# 65 mustang electrical problem



## Windows on Wash (Aug 30, 2011)

Did you check the relays?


----------



## bostonwindows30 (Jan 23, 2013)

Where is that??


----------



## bostonwindows30 (Jan 23, 2013)

??? Anyone


----------



## Windows on Wash (Aug 30, 2011)

http://www.allfordmustangs.com/foru...mustang-turn-signal-flasher-unit-located.html


----------



## Brainbucket (Mar 30, 2015)

That link is for a 64 1/2. That system is for a generator. 65 has an alternator. Check for power. Most power comes from the starter solenoid as fuseable links on the battery side of solenoid. Also check your turn signal flasher. :vs_cool:


----------



## bostonwindows30 (Jan 23, 2013)

Changed flasher, turn signal in the wheel.. Still nothing. I do put my brakes on and when I make a turn that side goes out? Looks like it's trying... Anyone????


----------



## 47_47 (Sep 11, 2007)

Confirm you have 1157 bulbs in the park/turn sockets and not 1156.


----------



## de-nagorg (Feb 23, 2014)

As already stated Check your fusible link.

This is a wire on the battery side of the solenoid, it has a little flag a few inches from the solenoid stating fusible link.

Another thought: have you checked the wiring inside the steering column for bare spots?
Also check the wiring coming out of the steering column in the engine well, sometimes someone spills BRAKE FLUID on these wires, this will destroy all the insulation on them, causing many faulty signals throughout the light system.

I have seen brake fluid eat the paint off of a car. and bare wires where it spilled. 

There is also a circuit breaker built into the headlight switch, that controls the lighting.


ED


----------



## Brainbucket (Mar 30, 2015)

That sounds like a bad ground. Check to see if you have voltage in the light socket. The socket might be bad. Check to see if you have a good ground. Test light is your friend.:vs_cool:


----------



## Windows on Wash (Aug 30, 2011)

This is basically me when it comes to tracking down electrical problems in a car.


----------



## ddawg16 (Aug 15, 2011)

Do your dash lights change brightness as you turn stuff of and on? If so, bad ground.

You have two major places your system gets grounded. Ground connection from the battery to the body. And, a ground strap from the engine to the body. 

There are little to no relays in that car.


----------



## BayouRunner (Feb 5, 2016)

Brainbucket said:


> That link is for a 64 1/2. That system is for a generator. 65 has an alternator.
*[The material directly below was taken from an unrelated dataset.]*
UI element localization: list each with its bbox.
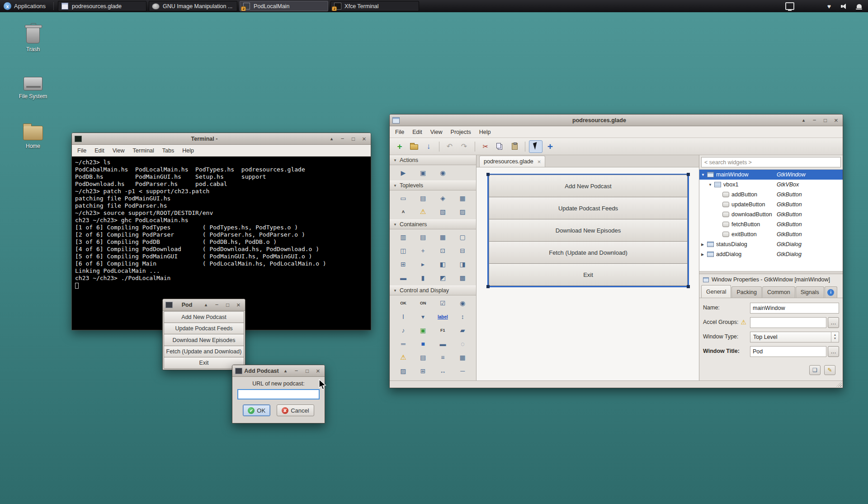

Check for power. Most power comes from the starter solenoid as fuseable links on the battery side of solenoid. Also check your turn signal flasher. :vs_cool:


Pretty sure his is a 64 1/2 and has the generator. Also Hey Neighbor! lol. I live right down the street from Walker off of Walker South. Have an ac and appliance business in Walker.


----------



## bostonwindows30 (Jan 23, 2013)

Yes I do have a 64 1/2


----------



## Brainbucket (Mar 30, 2015)

BayouRunner said:


> Pretty sure his is a 64 1/2 and has the generator. Also Hey Neighbor! lol. I live right down the street from Walker off of Walker South. Have an ac and appliance business in Walker.


Well hello. I think we live on the same street, by South Walker Elementary. I'm the one with the dobermans, and work on the same street. I have an auto repair shop. Small world.

I still say it's bad grounds. All cars have 3 major grounds. Batt to engine, the big cable, batt to body, and body to engine. Got to have those. Then you have system grounds. Generally they are around the kick panels under the dash and front of the front fenders. You need to measure the voltage at the light sockets or use a test light to see if you have voltage and to see if ground is good.:vs_cool:


----------



## BayouRunner (Feb 5, 2016)

Brainbucket said:


> Well hello. I think we live on the same street, by South Walker Elementary. I'm the one with the dobermans, and work on the same street. I have an auto repair shop. Small world.
> QUOTE]
> 
> 
> Lol pretty close. I'm by south fork elementary.


----------



## Brainbucket (Mar 30, 2015)

Ah. Well cool. Who does your mechanic work? 39 year master here.:vs_coffee:


----------